Package smile.math

Interface TimeFunction

All Superinterfaces:
Serializable

public interface TimeFunction extends Serializable
A time-dependent function. When training a neural network model, it is often recommended to lower the learning rate as the training progresses. Besides the learning rate schedule, it may also be used for 1-dimensional neighborhood function, etc.
  • Method Summary

    Modifier and Type
    Method
    Description
    double
    apply(int t)
    Returns the function value at time step t.
    constant(double alpha)
    Returns the constant learning rate.
    cosine(double minLearningRate, double decaySteps, double maxLearningRate)
    Returns the cosine annealing function.
    exp(double initLearningRate, double decaySteps)
    Returns the exponential decay function.
    exp(double initLearningRate, double decaySteps, double endLearningRate)
    Returns the exponential decay function.
    exp(double initLearningRate, double decaySteps, double decayRate, boolean staircase)
    Returns the exponential decay function.
    inverse(double initLearningRate, double decaySteps)
    Returns the inverse decay function.
    inverse(double initLearningRate, double decaySteps, double decayRate)
    Returns the inverse decay function.
    inverse(double initLearningRate, double decaySteps, double decayRate, boolean staircase)
    Returns the inverse decay function.
    linear(double initLearningRate, double decaySteps, double endLearningRate)
    Returns the linear learning rate decay function that starts with an initial learning rate and reach an end learning rate in the given decay steps.
    of(String time)
    Parses a time function.
    piecewise(int[] milestones, double[] values)
    Returns the piecewise constant learning rate.
    piecewise(int[] milestones, TimeFunction... schedules)
    Returns the piecewise constant learning rate.
    polynomial(double degree, double initLearningRate, double decaySteps, double endLearningRate)
    Returns the polynomial learning rate decay function that starts with an initial learning rate and reach an end learning rate in the given decay steps, without cycling.
    polynomial(double degree, double initLearningRate, double decaySteps, double endLearningRate, boolean cycle)
    Returns the polynomial learning rate decay function that starts with an initial learning rate and reach an end learning rate in the given decay steps.
  • Method Details

    • apply

      double apply(int t)
      Returns the function value at time step t.
      Parameters:
      t - the discrete time step.
      Returns:
      the function value.
    • constant

      static TimeFunction constant(double alpha)
      Returns the constant learning rate.
      Parameters:
      alpha - the learning rate.
      Returns:
      the constant learning rate function.
    • piecewise

      static TimeFunction piecewise(int[] milestones, double[] values)
      Returns the piecewise constant learning rate.
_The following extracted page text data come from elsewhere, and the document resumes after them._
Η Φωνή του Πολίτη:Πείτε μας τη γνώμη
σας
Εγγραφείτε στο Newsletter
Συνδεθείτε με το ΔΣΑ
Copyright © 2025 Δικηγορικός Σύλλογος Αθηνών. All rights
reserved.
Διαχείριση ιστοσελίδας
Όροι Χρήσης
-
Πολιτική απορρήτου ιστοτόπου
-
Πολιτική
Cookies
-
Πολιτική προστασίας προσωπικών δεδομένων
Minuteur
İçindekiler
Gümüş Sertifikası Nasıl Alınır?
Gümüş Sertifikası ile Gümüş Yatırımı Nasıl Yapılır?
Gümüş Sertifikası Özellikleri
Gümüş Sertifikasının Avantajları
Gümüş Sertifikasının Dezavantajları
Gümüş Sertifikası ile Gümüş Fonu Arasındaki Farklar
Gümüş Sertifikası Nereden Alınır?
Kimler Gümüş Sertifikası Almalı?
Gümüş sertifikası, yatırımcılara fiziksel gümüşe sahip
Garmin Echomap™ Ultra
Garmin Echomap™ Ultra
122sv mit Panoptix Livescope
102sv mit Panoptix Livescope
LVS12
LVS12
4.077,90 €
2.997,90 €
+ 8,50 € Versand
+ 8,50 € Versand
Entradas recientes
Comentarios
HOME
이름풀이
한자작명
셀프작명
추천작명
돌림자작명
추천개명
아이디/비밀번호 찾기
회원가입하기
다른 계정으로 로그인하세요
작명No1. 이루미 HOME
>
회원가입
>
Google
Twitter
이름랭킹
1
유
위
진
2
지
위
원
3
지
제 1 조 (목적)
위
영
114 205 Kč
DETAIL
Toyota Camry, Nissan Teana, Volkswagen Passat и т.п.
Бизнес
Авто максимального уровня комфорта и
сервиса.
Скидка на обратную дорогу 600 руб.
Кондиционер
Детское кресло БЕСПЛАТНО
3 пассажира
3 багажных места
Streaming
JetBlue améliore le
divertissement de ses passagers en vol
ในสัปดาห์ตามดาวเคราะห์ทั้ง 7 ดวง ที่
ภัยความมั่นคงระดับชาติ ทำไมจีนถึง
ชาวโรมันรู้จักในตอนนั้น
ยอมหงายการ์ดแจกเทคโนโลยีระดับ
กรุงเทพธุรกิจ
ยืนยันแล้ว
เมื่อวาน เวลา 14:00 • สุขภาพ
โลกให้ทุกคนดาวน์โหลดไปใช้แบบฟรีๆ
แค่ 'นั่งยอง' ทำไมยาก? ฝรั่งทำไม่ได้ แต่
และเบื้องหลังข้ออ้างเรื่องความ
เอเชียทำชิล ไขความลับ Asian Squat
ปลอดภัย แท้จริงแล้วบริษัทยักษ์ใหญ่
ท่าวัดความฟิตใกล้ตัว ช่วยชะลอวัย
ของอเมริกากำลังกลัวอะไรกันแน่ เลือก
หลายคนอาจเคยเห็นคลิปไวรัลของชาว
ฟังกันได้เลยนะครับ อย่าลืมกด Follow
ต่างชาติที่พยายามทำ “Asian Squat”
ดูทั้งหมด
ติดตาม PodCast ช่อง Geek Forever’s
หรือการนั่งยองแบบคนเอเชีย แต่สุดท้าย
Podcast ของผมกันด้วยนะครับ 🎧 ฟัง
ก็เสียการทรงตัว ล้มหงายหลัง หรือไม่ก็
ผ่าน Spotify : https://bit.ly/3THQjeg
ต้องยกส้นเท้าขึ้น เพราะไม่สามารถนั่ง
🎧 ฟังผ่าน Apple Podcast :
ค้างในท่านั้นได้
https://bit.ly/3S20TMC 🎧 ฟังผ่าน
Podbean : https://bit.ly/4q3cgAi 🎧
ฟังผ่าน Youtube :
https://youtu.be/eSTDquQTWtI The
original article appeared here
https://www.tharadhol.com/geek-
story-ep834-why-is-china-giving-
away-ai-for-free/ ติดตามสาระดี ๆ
This can be useful for changing the learning rate value across different invocations of optimizer functions.
      Parameters:
      milestones - List of batch indices. Must be increasing.
      values - The values for each interval defined by milestones. It should have one more element than milestones.
      Returns:
      the piecewise learning rate function.
    • piecewise

      static TimeFunction piecewise(int[] milestones, TimeFunction... schedules)
      Returns the piecewise constant learning rate. This can be useful for changing the learning rate value across different invocations of optimizer functions.
      Parameters:
      milestones - List of batch indices. Must be increasing.
      schedules - The time functions for each interval defined by milestones. It should have one more element than .
      Returns:
      the piecewise learning rate function.
    • linear

      static TimeFunction linear(double initLearningRate, double decaySteps, double endLearningRate)
      Returns the linear learning rate decay function that starts with an initial learning rate and reach an end learning rate in the given decay steps.
      Parameters:
      initLearningRate - the initial learning rate.
      decaySteps - the decay steps.
      endLearningRate - the end learning rate.
      Returns:
      the linear learning rate function.
    • polynomial

      static TimeFunction polynomial(double degree, double initLearningRate, double decaySteps, double endLearningRate)
      Returns the polynomial learning rate decay function that starts with an initial learning rate and reach an end learning rate in the given decay steps, without cycling.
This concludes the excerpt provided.